On Friday, the market tried to decipher a day marred by disaster - and relief.  The indices closed in positive territory for the most part, on a day when many expected trouble and we got even worse.
                              
For the TSP, the C-fund gained 0.74% on Friday, the S-fund added 0.58%, the I-fund fell 0.50%, and the F-fund (bonds) slipped 0.02%.  For more on the weekly and monthly returns, please see our TSP Weekly Wrap-up.  

I have a couple of theories about the major sell-off on Thursday, and the rally on Friday.  I spoke about it a little last week when I speculated that we could see a "sell the rumor, buy the news" reaction to the scheduled "day of rage" in Saudi Arabia on Friday.  Perhaps that was what happened as the protests turned out to be surprisingly tepid.  The price of oil actually went down on the day.

The other theory, and this may be considered a cold interpretation, is that it was related to Japan.  I am not very good at expressing myself when it come to news like this.  Instead, I believe actions are more powerful than words, so like I did after the earthquake in Haiti, I set a fundraiser with MercyCorps for anyone looking for a way to help.  Please go here for more information.   
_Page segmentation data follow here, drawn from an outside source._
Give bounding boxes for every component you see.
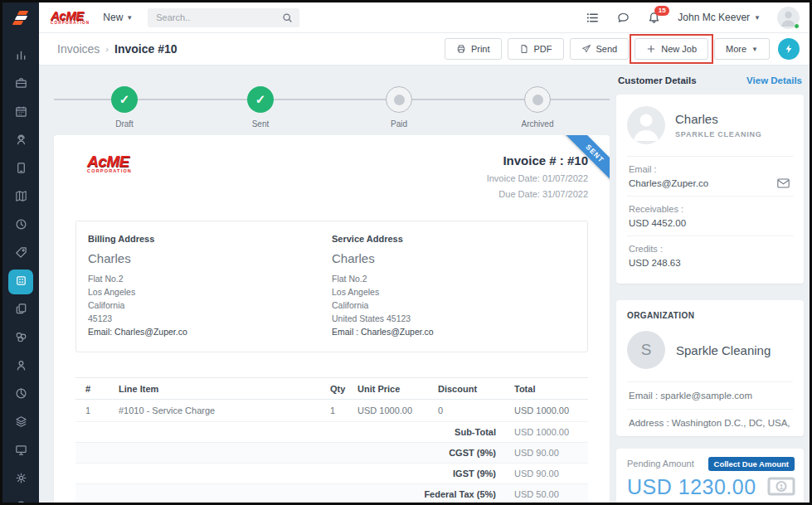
print-button[interactable]: Print <box>445 38 502 60</box>
send-button[interactable]: Send <box>570 38 630 60</box>
plus-icon <box>646 44 656 54</box>
subtotal-value: USD 1000.00 <box>514 427 588 437</box>
search-input[interactable] <box>148 8 299 27</box>
billing-email: Email: Charles@Zuper.co <box>88 327 332 337</box>
collect-due-amount-button[interactable]: Collect Due Amount <box>708 457 795 471</box>
chevron-down-icon: ▼ <box>754 14 761 22</box>
acme-logo-sub: CORPORATION <box>51 22 90 26</box>
sidebar-item-pricing[interactable] <box>8 241 33 266</box>
user-name: John Mc Keever <box>678 12 750 23</box>
cell-total: USD 1000.00 <box>514 405 588 415</box>
main-content: ✓ Draft ✓ Sent Paid Archived SENT <box>39 66 810 503</box>
sidebar-item-reports[interactable] <box>8 382 33 407</box>
tag-icon <box>14 245 28 263</box>
pdf-button[interactable]: PDF <box>508 38 564 60</box>
step-archived[interactable]: Archived <box>500 75 575 129</box>
notifications-bell-icon[interactable]: 15 <box>647 11 661 25</box>
more-label: More <box>726 44 746 54</box>
sidebar-item-timesheets[interactable] <box>8 213 33 238</box>
totals-row-cgst: CGST (9%) USD 90.00 <box>75 443 588 464</box>
user-headset-icon <box>14 133 28 150</box>
list-menu-icon[interactable] <box>586 11 600 25</box>
sidebar-item-help[interactable] <box>8 495 33 505</box>
layers-icon <box>14 415 28 432</box>
sidebar-item-calendar[interactable] <box>8 100 33 125</box>
customer-card: Charles SPARKLE CLEANING Email : Charles… <box>616 95 804 284</box>
table-row: 1 #1010 - Service Charge 1 USD 1000.00 0… <box>75 400 588 422</box>
receivables-label: Receivables : <box>629 204 791 214</box>
step-label: Paid <box>362 119 436 129</box>
sidebar-item-payments[interactable] <box>8 326 33 351</box>
envelope-icon[interactable] <box>777 177 790 192</box>
sidebar-item-jobs[interactable] <box>8 72 33 97</box>
sidebar-item-settings[interactable] <box>8 467 33 492</box>
printer-icon <box>456 44 466 54</box>
search-icon[interactable] <box>282 12 293 27</box>
customer-receivables-row: Receivables : USD 4452.00 <box>627 196 793 236</box>
billing-line: Los Angeles <box>88 287 332 297</box>
user-avatar[interactable] <box>777 7 800 29</box>
user-icon <box>14 358 28 376</box>
service-address-title: Service Address <box>332 234 576 244</box>
acme-logo-text: AcME <box>87 153 132 169</box>
subtotal-label: Sub-Total <box>75 427 514 437</box>
service-name: Charles <box>332 251 576 265</box>
chat-icon[interactable] <box>616 11 630 25</box>
billing-address-title: Billing Address <box>88 234 332 244</box>
step-sent[interactable]: ✓ Sent <box>223 75 298 129</box>
acme-logo: AcME CORPORATION <box>51 9 90 26</box>
bar-chart-icon <box>14 48 28 66</box>
view-details-link[interactable]: View Details <box>746 75 802 85</box>
pie-chart-icon <box>14 386 28 404</box>
notification-count-badge: 15 <box>654 6 669 16</box>
cgst-label: CGST (9%) <box>75 448 514 458</box>
customer-email-row: Email : Charles@Zuper.co <box>627 156 793 196</box>
sidebar-item-map[interactable] <box>8 185 33 210</box>
line-items-table: # Line Item Qty Unit Price Discount Tota… <box>75 377 588 505</box>
step-label: Archived <box>500 119 575 129</box>
clock-icon <box>14 217 28 235</box>
global-search <box>148 8 299 27</box>
breadcrumb-invoices[interactable]: Invoices <box>57 42 100 56</box>
sidebar-item-display[interactable] <box>8 439 33 464</box>
step-label: Draft <box>87 119 162 129</box>
cell-qty: 1 <box>330 405 357 415</box>
zuper-logo[interactable] <box>2 2 39 33</box>
more-button[interactable]: More ▼ <box>714 38 770 60</box>
service-line: California <box>332 300 576 310</box>
sidebar-item-customers[interactable] <box>8 129 33 153</box>
new-menu-button[interactable]: New ▼ <box>103 12 133 23</box>
quick-actions-button[interactable] <box>778 38 800 60</box>
sidebar-item-dashboard[interactable] <box>8 44 33 69</box>
chevron-down-icon: ▼ <box>751 46 758 53</box>
sidebar-item-teams[interactable] <box>8 354 33 379</box>
organization-email: Email : sparkle@sample.com <box>627 381 793 409</box>
sidebar-item-quotes[interactable] <box>8 298 33 323</box>
col-header-item: Line Item <box>109 384 330 394</box>
sidebar-item-devices[interactable] <box>8 157 33 182</box>
service-line: United States 45123 <box>332 313 576 323</box>
sidebar-item-invoices[interactable] <box>8 269 33 294</box>
cell-discount: 0 <box>438 405 514 415</box>
col-header-num: # <box>75 384 109 394</box>
igst-label: IGST (9%) <box>75 469 514 478</box>
step-paid[interactable]: Paid <box>362 75 436 129</box>
lightning-bolt-icon <box>784 44 794 54</box>
new-job-button[interactable]: New Job <box>635 38 708 60</box>
monitor-icon <box>14 443 28 460</box>
invoice-icon <box>14 274 28 291</box>
user-menu[interactable]: John Mc Keever ▼ <box>678 12 761 23</box>
chevron-down-icon: ▼ <box>126 14 133 22</box>
col-header-total: Total <box>514 384 588 394</box>
invoice-status-stepper: ✓ Draft ✓ Sent Paid Archived <box>54 75 610 130</box>
briefcase-icon <box>14 76 28 94</box>
send-icon <box>581 44 591 54</box>
step-draft[interactable]: ✓ Draft <box>87 75 162 129</box>
col-header-qty: Qty <box>330 384 357 394</box>
step-label: Sent <box>223 119 298 129</box>
sidebar-item-parts[interactable] <box>8 410 33 435</box>
service-address: Service Address Charles Flat No.2 Los An… <box>332 234 576 337</box>
col-header-discount: Discount <box>438 384 514 394</box>
breadcrumb: Invoices › Invoice #10 <box>57 42 177 56</box>
credits-label: Credits : <box>629 244 791 254</box>
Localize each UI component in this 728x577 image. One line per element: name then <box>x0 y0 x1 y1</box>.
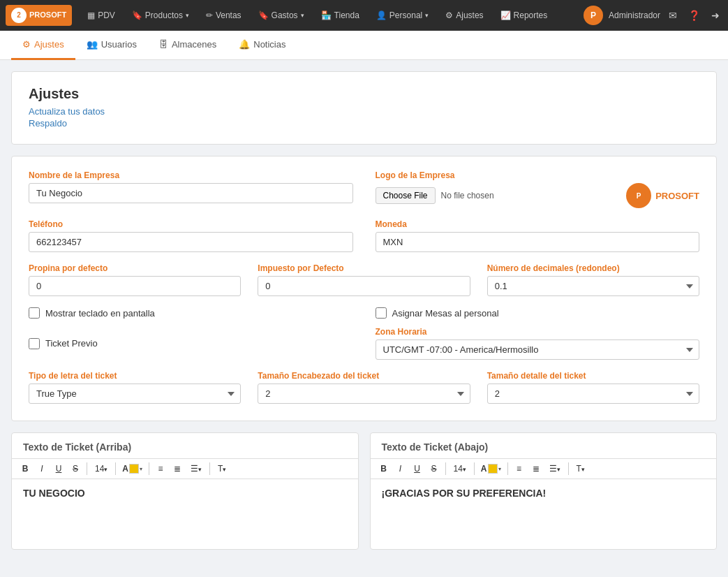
logo-group: Logo de la Empresa Choose File No file c… <box>376 170 700 208</box>
admin-name: Administrador <box>609 10 660 20</box>
ticket-previo-label[interactable]: Ticket Previo <box>45 338 98 349</box>
tab-ajustes[interactable]: ⚙ Ajustes <box>11 31 75 60</box>
separator7 <box>507 462 508 475</box>
tamano-encabezado-select[interactable]: 1 2 3 4 <box>258 384 470 404</box>
empresa-input[interactable] <box>29 183 353 203</box>
italic-button-arriba[interactable]: I <box>34 462 50 476</box>
tab-almacenes-icon: 🗄 <box>159 39 168 50</box>
telefono-group: Teléfono <box>29 219 353 252</box>
bold-button-arriba[interactable]: B <box>17 462 33 476</box>
teclado-checkbox-group: Mostrar teclado en pantalla <box>29 307 353 319</box>
unordered-list-button-abajo[interactable]: ≡ <box>512 462 527 476</box>
strikethrough-button-abajo[interactable]: S <box>426 462 442 476</box>
teclado-label[interactable]: Mostrar teclado en pantalla <box>45 308 155 319</box>
page-content: Ajustes Actualiza tus datos Respaldo Nom… <box>0 60 728 561</box>
editor-abajo-content: ¡GRACIAS POR SU PREFERENCIA! <box>382 488 547 499</box>
tab-ajustes-label: Ajustes <box>34 39 64 50</box>
logout-icon[interactable]: ➜ <box>708 7 722 24</box>
bold-button-abajo[interactable]: B <box>376 462 392 476</box>
format-button-arriba[interactable]: T▾ <box>214 462 230 476</box>
underline-button-abajo[interactable]: U <box>410 462 425 476</box>
nav-productos[interactable]: 🔖 Productos ▾ <box>125 6 196 24</box>
asignar-checkbox-group: Asignar Mesas al personal <box>376 307 700 319</box>
ordered-list-button-arriba[interactable]: ≣ <box>170 462 185 476</box>
telefono-input[interactable] <box>29 232 353 252</box>
nav-ajustes[interactable]: ⚙ Ajustes <box>438 6 490 24</box>
teclado-checkbox[interactable] <box>29 307 40 319</box>
gastos-caret: ▾ <box>301 12 304 19</box>
brand-number: 2 <box>17 11 21 20</box>
prosoft-logo: P PROSOFT <box>626 183 699 208</box>
editor-arriba-body[interactable]: TU NEGOCIO <box>12 479 358 549</box>
nav-ajustes-label: Ajustes <box>456 10 483 20</box>
brand-logo[interactable]: 2 PROSOFT <box>6 5 72 26</box>
separator2 <box>115 462 116 475</box>
color-swatch-arriba <box>129 464 139 474</box>
prosoft-logo-icon: P <box>631 188 646 203</box>
color-a-text-abajo: A <box>481 464 487 474</box>
tipo-letra-select[interactable]: True Type Bitmap <box>29 384 241 404</box>
format-button-abajo[interactable]: T▾ <box>572 462 589 476</box>
fontsize-button-abajo[interactable]: 14▾ <box>450 462 470 476</box>
tamano-detalle-select[interactable]: 1 2 3 4 <box>487 384 699 404</box>
help-icon[interactable]: ❓ <box>685 7 703 24</box>
editor-arriba-title: Texto de Ticket (Arriba) <box>12 433 358 458</box>
tamano-encabezado-label: Tamaño Encabezado del ticket <box>258 371 470 381</box>
ventas-icon: ✏ <box>206 10 213 20</box>
nav-pdv-label: PDV <box>98 10 115 20</box>
propina-input[interactable] <box>29 276 241 296</box>
impuesto-input[interactable] <box>258 276 470 296</box>
impuesto-group: Impuesto por Defecto <box>258 263 470 296</box>
nav-reportes[interactable]: 📈 Reportes <box>493 6 555 24</box>
nav-personal[interactable]: 👤 Personal ▾ <box>369 6 436 24</box>
nav-ventas[interactable]: ✏ Ventas <box>199 6 248 24</box>
ticket-previo-checkbox[interactable] <box>29 338 40 349</box>
underline-button-arriba[interactable]: U <box>51 462 66 476</box>
tab-usuarios[interactable]: 👥 Usuarios <box>75 31 148 60</box>
actualiza-link[interactable]: Actualiza tus datos <box>29 106 699 117</box>
propina-label: Propina por defecto <box>29 263 241 273</box>
zona-horaria-group: Zona Horaria UTC/GMT -07:00 - America/He… <box>376 327 700 360</box>
color-caret-arriba: ▾ <box>140 466 142 472</box>
tab-noticias-icon: 🔔 <box>239 39 250 50</box>
zona-horaria-select[interactable]: UTC/GMT -07:00 - America/Hermosillo UTC/… <box>376 339 700 360</box>
asignar-checkbox[interactable] <box>376 307 387 319</box>
decimales-label: Número de decimales (redondeo) <box>487 263 699 273</box>
separator1 <box>87 462 87 475</box>
unordered-list-button-arriba[interactable]: ≡ <box>153 462 168 476</box>
nav-gastos[interactable]: 🔖 Gastos ▾ <box>251 6 311 24</box>
decimales-select[interactable]: 0.1 0.01 0.001 1 <box>487 276 699 296</box>
personal-caret: ▾ <box>425 12 429 19</box>
asignar-label[interactable]: Asignar Mesas al personal <box>392 308 499 319</box>
tab-usuarios-label: Usuarios <box>101 39 137 50</box>
ajustes-icon: ⚙ <box>445 10 453 20</box>
editor-abajo-body[interactable]: ¡GRACIAS POR SU PREFERENCIA! <box>371 479 717 549</box>
decimales-group: Número de decimales (redondeo) 0.1 0.01 … <box>487 263 699 296</box>
color-button-abajo[interactable]: A ▾ <box>478 462 504 476</box>
respaldo-link[interactable]: Respaldo <box>29 118 699 129</box>
navbar: 2 PROSOFT ▦ PDV 🔖 Productos ▾ ✏ Ventas 🔖… <box>0 0 728 31</box>
nav-tienda[interactable]: 🏪 Tienda <box>314 6 366 24</box>
strikethrough-button-arriba[interactable]: S <box>68 462 83 476</box>
moneda-input[interactable] <box>376 232 700 252</box>
nav-productos-label: Productos <box>145 10 183 20</box>
tamano-detalle-group: Tamaño detalle del ticket 1 2 3 4 <box>487 371 699 404</box>
nav-pdv[interactable]: ▦ PDV <box>80 6 122 24</box>
fontsize-button-arriba[interactable]: 14▾ <box>91 462 112 476</box>
choose-file-button[interactable]: Choose File <box>376 187 436 204</box>
tienda-icon: 🏪 <box>321 10 332 20</box>
tab-almacenes-label: Almacenes <box>172 39 216 50</box>
ordered-list-button-abajo[interactable]: ≣ <box>528 462 544 476</box>
align-button-abajo[interactable]: ☰▾ <box>545 462 565 476</box>
editor-abajo-toolbar: B I U S 14▾ A ▾ ≡ ≣ ☰▾ T▾ <box>371 458 717 479</box>
align-button-arriba[interactable]: ☰▾ <box>186 462 206 476</box>
mail-icon[interactable]: ✉ <box>666 7 680 24</box>
telefono-label: Teléfono <box>29 219 353 229</box>
tab-noticias[interactable]: 🔔 Noticias <box>228 31 297 60</box>
moneda-label: Moneda <box>376 219 700 229</box>
prosoft-text: PROSOFT <box>655 191 699 201</box>
tab-almacenes[interactable]: 🗄 Almacenes <box>148 31 228 60</box>
gastos-icon: 🔖 <box>258 10 269 20</box>
color-button-arriba[interactable]: A ▾ <box>119 462 145 476</box>
italic-button-abajo[interactable]: I <box>393 462 408 476</box>
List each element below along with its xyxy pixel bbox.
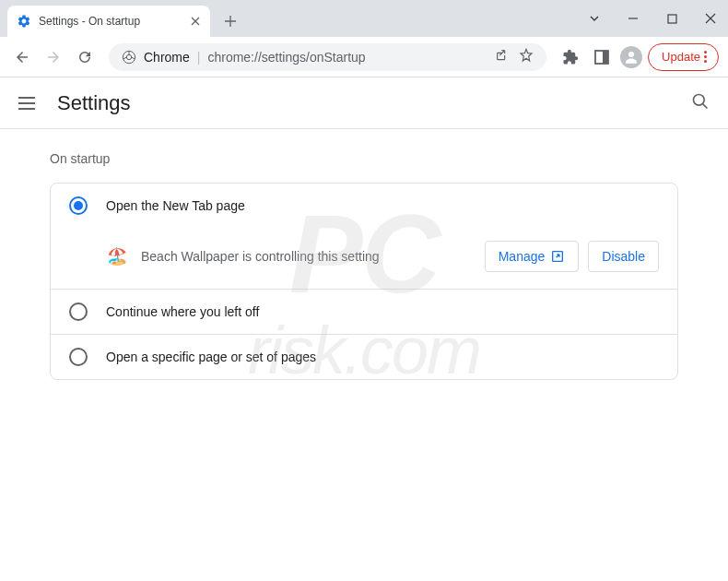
bookmark-icon[interactable]: [519, 48, 534, 66]
manage-button[interactable]: Manage: [485, 241, 580, 272]
option-label: Open a specific page or set of pages: [106, 350, 316, 364]
option-specific-page[interactable]: Open a specific page or set of pages: [51, 334, 677, 379]
disable-button[interactable]: Disable: [588, 241, 659, 272]
search-icon[interactable]: [691, 92, 710, 114]
update-button[interactable]: Update: [648, 43, 719, 71]
settings-header: Settings: [0, 77, 728, 129]
reload-button[interactable]: [72, 44, 98, 70]
url-path: chrome://settings/onStartup: [207, 50, 365, 65]
gear-icon: [17, 14, 31, 29]
extension-icon: 🏖️: [106, 246, 128, 267]
option-continue[interactable]: Continue where you left off: [51, 289, 677, 334]
page-title: Settings: [57, 91, 131, 115]
window-controls: [588, 0, 728, 37]
url-origin: Chrome: [144, 50, 190, 65]
option-label: Open the New Tab page: [106, 198, 245, 213]
extension-notice: 🏖️ Beach Wallpaper is controlling this s…: [51, 228, 677, 289]
maximize-icon[interactable]: [665, 12, 678, 25]
update-label: Update: [662, 50, 700, 64]
chrome-icon: [122, 50, 136, 65]
browser-tab[interactable]: Settings - On startup: [7, 6, 210, 37]
share-icon[interactable]: [495, 48, 510, 66]
new-tab-button[interactable]: [217, 8, 243, 34]
radio-unselected[interactable]: [69, 302, 88, 321]
window-titlebar: Settings - On startup: [0, 0, 728, 37]
close-icon[interactable]: [704, 12, 717, 25]
forward-button[interactable]: [41, 44, 66, 70]
option-label: Continue where you left off: [106, 304, 259, 319]
settings-content: On startup Open the New Tab page 🏖️ Beac…: [0, 129, 728, 402]
more-icon: [704, 51, 707, 63]
minimize-icon[interactable]: [627, 12, 640, 25]
url-divider: |: [197, 50, 201, 65]
close-tab-icon[interactable]: [188, 14, 203, 29]
chevron-down-icon[interactable]: [588, 12, 601, 25]
svg-rect-4: [603, 51, 608, 64]
extension-text: Beach Wallpaper is controlling this sett…: [141, 249, 472, 264]
profile-avatar[interactable]: [620, 46, 642, 68]
back-button[interactable]: [9, 44, 35, 70]
section-label: On startup: [50, 151, 678, 166]
tab-title: Settings - On startup: [39, 15, 181, 28]
svg-point-6: [694, 94, 705, 105]
svg-rect-0: [668, 15, 676, 23]
side-panel-icon[interactable]: [589, 44, 615, 70]
external-link-icon: [550, 249, 565, 264]
radio-selected[interactable]: [69, 196, 88, 215]
extensions-icon[interactable]: [558, 44, 583, 70]
startup-options-card: Open the New Tab page 🏖️ Beach Wallpaper…: [50, 183, 678, 380]
address-bar[interactable]: Chrome | chrome://settings/onStartup: [109, 43, 546, 71]
svg-point-2: [126, 54, 131, 59]
radio-unselected[interactable]: [69, 348, 88, 366]
browser-toolbar: Chrome | chrome://settings/onStartup Upd…: [0, 37, 728, 77]
svg-point-5: [628, 52, 634, 57]
option-new-tab[interactable]: Open the New Tab page: [51, 184, 677, 228]
menu-icon[interactable]: [18, 92, 41, 114]
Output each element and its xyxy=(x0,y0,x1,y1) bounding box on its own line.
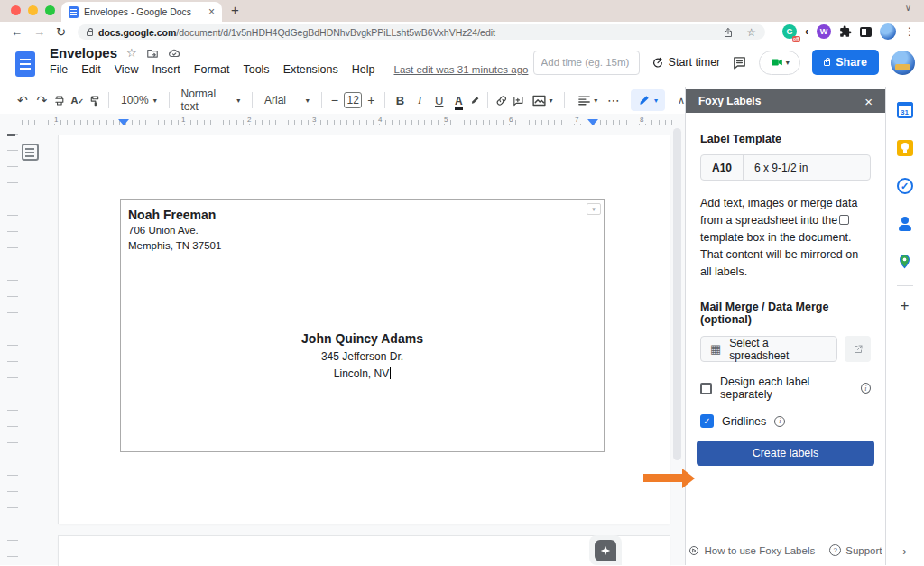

I have long believed that the market is like a huge mastermind that, as a whole, knows almost all things.  Individually, none of really know much of what is going to happen, but when millions of people are buying and selling in market, a completely separate mastermind is created that is more knowledgeable than any of its individual participants.  That's why we see the charts often foretelling the news headlines.

So why the stock market started to slide from the high it made just over two weeks ago seems easy enough with what has been happening in the Middle East.  But of course the trouble in the Middle east started well before that, back in January with Egypt, and the market made new highs for another month afterward.

The the Dow had its worst day in over 7-months just hours before the devastating earthquake hit Japan.  Silly?  Maybe.  But did you know the Dow dropped 10% during the 2-weeks prior to September 11, 2001?  It just seems that the charts tell us the news before the headlines do.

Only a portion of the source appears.